▼

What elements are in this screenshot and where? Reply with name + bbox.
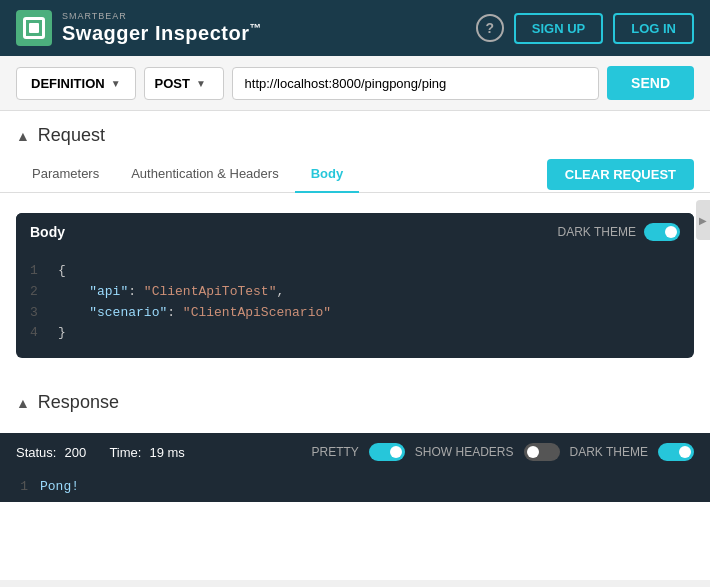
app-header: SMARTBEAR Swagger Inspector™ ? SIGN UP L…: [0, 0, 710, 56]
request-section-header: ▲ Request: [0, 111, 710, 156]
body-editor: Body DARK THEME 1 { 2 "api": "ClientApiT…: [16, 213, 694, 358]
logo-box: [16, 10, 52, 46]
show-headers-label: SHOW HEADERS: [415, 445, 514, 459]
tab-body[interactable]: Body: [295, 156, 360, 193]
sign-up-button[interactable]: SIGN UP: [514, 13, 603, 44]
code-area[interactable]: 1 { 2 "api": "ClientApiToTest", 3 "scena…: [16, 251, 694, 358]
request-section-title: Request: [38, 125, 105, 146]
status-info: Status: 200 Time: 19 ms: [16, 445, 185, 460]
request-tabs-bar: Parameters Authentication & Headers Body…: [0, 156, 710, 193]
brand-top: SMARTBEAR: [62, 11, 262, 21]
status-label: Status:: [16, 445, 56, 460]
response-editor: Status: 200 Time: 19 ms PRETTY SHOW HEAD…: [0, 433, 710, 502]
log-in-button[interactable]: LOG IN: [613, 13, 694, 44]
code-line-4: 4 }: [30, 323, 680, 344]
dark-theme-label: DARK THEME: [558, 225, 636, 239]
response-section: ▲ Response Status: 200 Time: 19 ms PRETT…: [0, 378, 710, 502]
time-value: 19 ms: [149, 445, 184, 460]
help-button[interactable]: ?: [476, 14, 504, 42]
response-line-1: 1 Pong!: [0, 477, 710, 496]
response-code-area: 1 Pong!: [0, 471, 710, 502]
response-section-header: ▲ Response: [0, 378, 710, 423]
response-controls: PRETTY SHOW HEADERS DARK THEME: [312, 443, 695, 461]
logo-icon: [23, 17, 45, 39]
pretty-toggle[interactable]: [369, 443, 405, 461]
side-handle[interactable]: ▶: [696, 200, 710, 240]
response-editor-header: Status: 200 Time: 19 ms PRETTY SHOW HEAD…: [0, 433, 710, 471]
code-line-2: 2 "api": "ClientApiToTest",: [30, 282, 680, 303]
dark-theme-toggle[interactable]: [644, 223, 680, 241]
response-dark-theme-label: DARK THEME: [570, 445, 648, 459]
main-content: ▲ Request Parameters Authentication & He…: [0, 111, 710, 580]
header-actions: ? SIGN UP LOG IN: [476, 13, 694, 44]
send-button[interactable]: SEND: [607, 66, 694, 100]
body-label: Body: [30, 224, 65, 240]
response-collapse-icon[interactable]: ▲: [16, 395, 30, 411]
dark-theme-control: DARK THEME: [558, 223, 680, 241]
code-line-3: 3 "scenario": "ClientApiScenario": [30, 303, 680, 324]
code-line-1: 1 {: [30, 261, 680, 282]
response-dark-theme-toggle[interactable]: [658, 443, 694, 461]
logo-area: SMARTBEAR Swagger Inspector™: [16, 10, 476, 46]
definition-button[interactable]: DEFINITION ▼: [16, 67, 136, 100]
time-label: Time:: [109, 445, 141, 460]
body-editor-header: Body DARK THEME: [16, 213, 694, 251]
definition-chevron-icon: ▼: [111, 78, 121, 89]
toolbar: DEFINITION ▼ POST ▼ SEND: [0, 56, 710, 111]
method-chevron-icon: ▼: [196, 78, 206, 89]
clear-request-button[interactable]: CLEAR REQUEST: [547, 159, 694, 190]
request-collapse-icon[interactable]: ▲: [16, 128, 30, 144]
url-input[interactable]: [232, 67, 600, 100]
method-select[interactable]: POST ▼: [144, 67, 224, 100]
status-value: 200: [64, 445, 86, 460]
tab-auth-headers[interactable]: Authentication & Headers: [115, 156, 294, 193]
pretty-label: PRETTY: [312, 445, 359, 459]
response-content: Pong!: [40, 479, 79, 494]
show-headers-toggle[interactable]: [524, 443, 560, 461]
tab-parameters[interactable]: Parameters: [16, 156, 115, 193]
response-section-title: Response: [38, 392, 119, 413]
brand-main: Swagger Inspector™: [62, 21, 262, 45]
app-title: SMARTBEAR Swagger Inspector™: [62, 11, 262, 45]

▲

**Your goal:**
Copy out every line in the listing where the word "Parameters" appears.

**Expected answer:**
request-tabs-bar: Parameters Authentication & Headers Body…: [0, 156, 710, 193]
main-content: ▲ Request Parameters Authentication & He…: [0, 111, 710, 580]
tab-parameters[interactable]: Parameters: [16, 156, 115, 193]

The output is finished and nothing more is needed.